The look of concentration required to win.
“Technical difficulties with the official computerized timing system”. That’s the word from the Crankworx camp on what caused the troubles of today’s Dual Slalom competition, but other rumours ranged from “lack of light” (dubious) to cock-ups with the rider seedings. Whatever the reason, the end result was the same – a total collapse of the contest, and a re-scheduling of the finals for Saturday morning.
It all started well, though. Practice was fairly uneventful, save for a crumbling course that hadn’t fully recovered from the deluge earlier in the week. Hard work from the course builders soon fixed that, though, and the race was on for the evening.
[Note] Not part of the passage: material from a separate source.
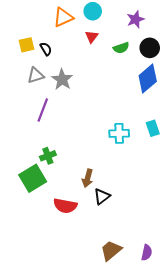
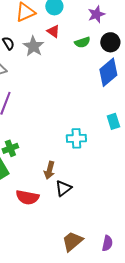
red triangle: (92, 37) -> (53, 31), turned -32
gray star: (62, 79) -> (33, 46), moved
cyan cross: (119, 133) -> (76, 138), moved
I returned at 6pm to a scene of confusion – no one really had much of an idea what was going on, or who was meant to be doing what, but proceedings went underway regardless. The first round of heats were noticeably slow between runs, and the waiting only got longer as the race progressed. Shortly after all the first runs were done, everything ground to a halt, and we were left wondering what was going on. Rumours circulated around the crowd, theories hypothesised and whispers mutated.
About an hour passed, we watched the sun dip below the mountains and all of a sudden there was movement, as all of the riders donned helmets and flooded down the trail. Ah, that’ll be the race cancelled then. The finals are on tomorrow instead, hopefully the gremlins will be ironed out by then.
Lopes pips Rennie in their practice run.
Lots of these around, it was radio-triggered flash a go-go. I bucked the trend and shot available light. Eat that, conformity!
Whoops. That’s a bit wrong.
With the race officially cancelled, the riders stampeded.